Distribution and severity of ARSA variants identified in this study and location of affected amino acid residues. (A) Donut chart illustrating the proportion of patients with MLD onset types within the c.256C>T, p.(Arg86Trp), c.257G>A, p.(Arg86Gln), and c.542T>G, p.(Ile181Ser) groups. The distribution of the second ARSA variants per MLD onset type is shown across these groups. Functional severity of the second ARSA variants is indicated based on Trinidad et al., with known severe variants in red, known mild or moderate variants in black, and variants with unknown functional severity in blue. Asterisks (*) denote conflicting interpretations of functional severity. (B) 3D model of the ASA monomer (Protein Data Bank 1AUK, visualized using the PyMOL Molecular Graphics System, Version 3.0.3 Schrödinger LLC [31]) depicting the locations of amino acid residue Arg86 (blue, affected by the c.256C>T and c.257G>A variants) and Ile181 (yellow, affected by the c.542T>G variant) and three other commonly affected amino acid residues in MLD: Pro428, commonly affected in patients with late‐juvenile and adult MLD, is orange. Gly124 and Gly310, affected in patients with late‐infantile MLD, are red. Amino acid residues forming the active center of ASA are highlighted in teal. Helices, β‐sheets, and loops are represented as ribbons, arrows, and threads, respectively.

FIGURE 3

Overview of presenting signs and symptoms. Black dots represent individual presenting signs and symptoms or combinations of them (multiple black dots connected). The total bar length indicates the total number of patients with each combination. Separate colored bars show the number of patients with each combination per ARSA variant included in the study. Other presenting signs and symptoms were impaired fine motor skills in two patients (one early‐juvenile patient compound heterozygous for c.256C>T, p.(Arg86Trp) and one late‐juvenile patient compound heterozygous for c.257G>A, p.(Arg86Gln), both harboring a severe second variant in trans) and spasticity in one late‐juvenile patient (compound heterozygous for c.257G>A, p.(Arg86Gln) and a severe second variant in trans).

FIGURE 4

Overview of measurements at diagnosis and follow‐up, with separated analysis for untreated and HSCT‐treated patients. (A–C, E, F) Bar graphs show patient counts and percentages by category at diagnosis and follow‐up (FU).
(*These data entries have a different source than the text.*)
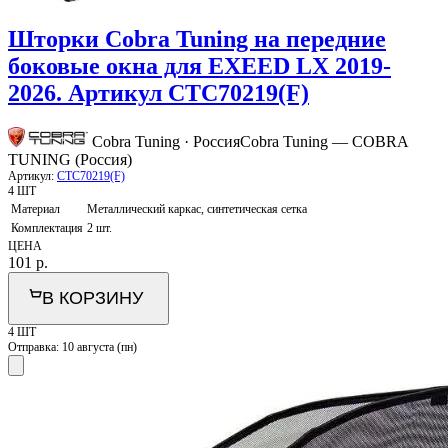
Шторки Cobra Tuning на передние
боковые окна для EXEED LX 2019-
2026. Артикул CTC70219(F)
Cobra Tuning · Россия
Cobra Tuning — COBRA
TUNING (Россия)
Артикул:
CTC70219(F)
4 ШТ
Материал
Металлический каркас, синтетическая сетка
Комплектация
2 шт.
ЦЕНА
101
р.
В КОРЗИНУ
4 ШТ
Отправка:
10 августа (пн)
Colored lines connect individual patients to their respective categories, while unconnected lines within the red boxes indicate no assessments at diagnosis (NA) and/or FU (NA at FU). X's denote the two patients who died due to HSCT complications (pink) or MLD progression after unsuccessful HSCT due to engraftment failure (orange). (D) Box plots display median and iqr at diagnosis and FU, with dots representing individual patients and lines connecting their measurements at diagnosis and FU. (A) Cognitive function categories: No to borderline impairment (FSIQ ≥ 70), mild impairment (FSIQ 50–69), and severe impairment (FSIQ ≤ 49). (B) Gross Motor Function according to the GMFC‐MLD scale with score 0 indicating normal locomotion and score 6 indicating loss of all gross motor function; no patients scored 4. (C) Central motor tracts sparing: Yes/No, based on whether the white matter of the corticospinal tracts under the Rolandic area was visually “spared” or “not spared”, independent of involvement of the posterior limb of the internal capsule. (D) MLD MRI severity score with score 0 indicating no MRI abnormalities and score 34 most severe MRI abnormalities: The median annual increase in MRI severity score was 1.0 in the untreated group and 0.3 in the treated group. (E) Demyelinating neuropathy and (F) Signs of axonal degeneration on nerve conduction studies and electromyography: Yes/No, according to locally used criteria and reference values.